(Dataset entries)
· · · · ·

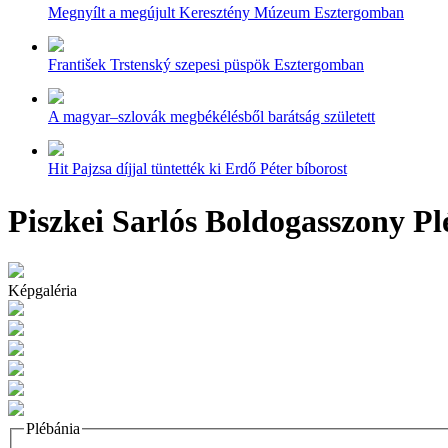
Megnyílt a megújult Keresztény Múzeum Esztergomban
František Trstenský szepesi püspök Esztergomban
A magyar–szlovák megbékélésből barátság született
Hit Pajzsa díjjal tüntették ki Erdő Péter bíborost
Piszkei Sarlós Boldogasszony Pl
Képgaléria
Plébánia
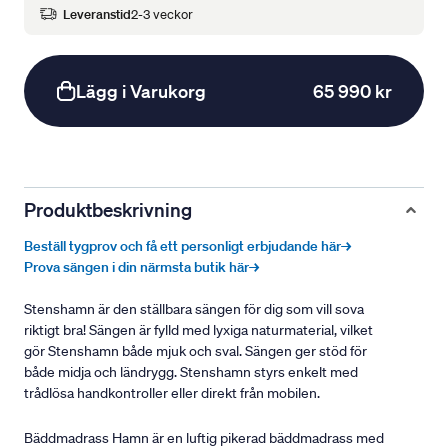
Leveranstid
2-3 veckor
Lägg i Varukorg
65 990 kr
Produktbeskrivning
Beställ tygprov och få ett personligt erbjudande här→
Prova sängen i din närmsta butik här→
Stenshamn är den ställbara sängen för dig som vill sova
riktigt bra! Sängen är fylld med lyxiga naturmaterial, vilket
gör Stenshamn både mjuk och sval. Sängen ger stöd för
både midja och ländrygg. Stenshamn styrs enkelt med
trådlösa handkontroller eller direkt från mobilen.
Bäddmadrass Hamn är en luftig pikerad bäddmadrass med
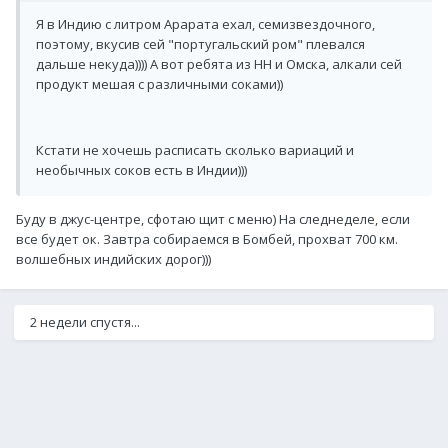
Я в Индию с литром Арарата ехал, семизвездочного,
поэтому, вкусив сей "португальский ром" плевался
дальше некуда)))) А вот ребята из НН и Омска, алкали сей
продукт мешая с различными соками))
Кстати не хочешь расписать сколько вариаций и
необычных соков есть в Индии)))
Буду в джус-центре, сфотаю щит с меню) На следнеделе, если
все будет ок. Завтра собираемся в Бомбей, прохват 700 км.
волшебных индийских дорог)))
2 недели спустя...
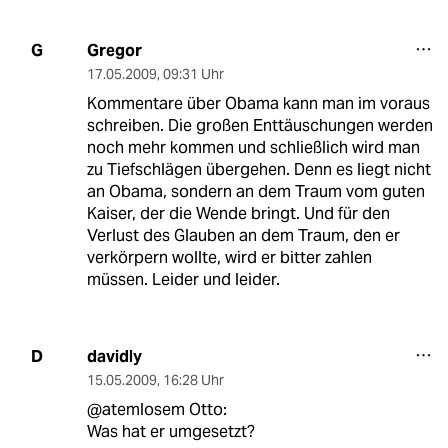
Gregor
G
17.05.2009
,
09:31 Uhr
Kommentare über Obama kann man im voraus
schreiben. Die großen Enttäuschungen werden
noch mehr kommen und schließlich wird man
zu Tiefschlägen übergehen. Denn es liegt nicht
an Obama, sondern an dem Traum vom guten
Kaiser, der die Wende bringt. Und für den
Verlust des Glauben an dem Traum, den er
verkörpern wollte, wird er bitter zahlen
müssen. Leider und leider.
davidly
D
15.05.2009
,
16:28 Uhr
@atemlosem Otto:
Was hat er umgesetzt?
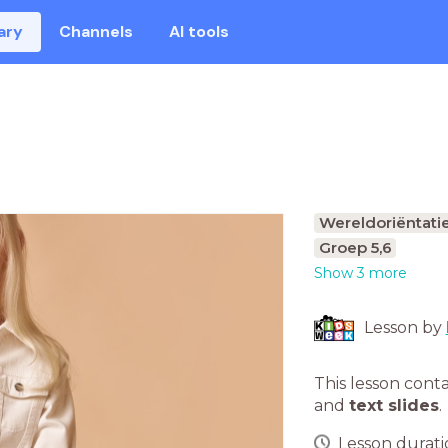
ary
Channels
AI tools
Wereldoriëntati
Groep 5,6
Show 3 more
Lesson by
This lesson cont
and
text slides
.
Lesson duratio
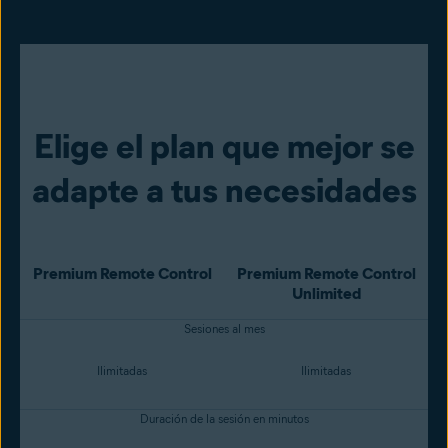
Elige el plan que mejor se
adapte a tus necesidades
Premium Remote Control
Premium Remote Control
Unlimited
Sesiones al mes
Ilimitadas
Ilimitadas
Duración de la sesión en minutos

· · · · ·

# TASK TO COMPLETE:
Starting with the line that holds "Prova sängen i din närmsta butik här→", print each line through the last one of the data exactly as written, but do not include the pictures.

# WORKED SOLUTION:
Prova sängen i din närmsta butik här→
Stenshamn är den ställbara sängen för dig som vill sova
riktigt bra! Sängen är fylld med lyxiga naturmaterial, vilket
gör Stenshamn både mjuk och sval. Sängen ger stöd för
både midja och ländrygg. Stenshamn styrs enkelt med
trådlösa handkontroller eller direkt från mobilen.
Bäddmadrass Hamn är en luftig pikerad bäddmadrass med
Я в Индию с литром Арарата ехал, семизвездочного,
поэтому, вкусив сей "португальский ром" плевался
дальше некуда)))) А вот ребята из НН и Омска, алкали сей
продукт мешая с различными соками))
Кстати не хочешь расписать сколько вариаций и
необычных соков есть в Индии)))
Буду в джус-центре, сфотаю щит с меню) На следнеделе, если
все будет ок. Завтра собираемся в Бомбей, прохват 700 км.
волшебных индийских дорог)))
2 недели спустя...
Gregor
G
17.05.2009
,
09:31 Uhr
Kommentare über Obama kann man im voraus
schreiben. Die großen Enttäuschungen werden
noch mehr kommen und schließlich wird man
zu Tiefschlägen übergehen. Denn es liegt nicht
an Obama, sondern an dem Traum vom guten
Kaiser, der die Wende bringt. Und für den
Verlust des Glauben an dem Traum, den er
verkörpern wollte, wird er bitter zahlen
müssen. Leider und leider.
davidly
D
15.05.2009
,
16:28 Uhr
@atemlosem Otto:
Was hat er umgesetzt?
ary
Channels
AI tools
Wereldoriëntati
Groep 5,6
Show 3 more
Lesson by
This lesson cont
and
text slides
.
Lesson duratio
Elige el plan que mejor se
adapte a tus necesidades
Premium Remote Control
Premium Remote Control
Unlimited
Sesiones al mes
Ilimitadas
Ilimitadas
Duración de la sesión en minutos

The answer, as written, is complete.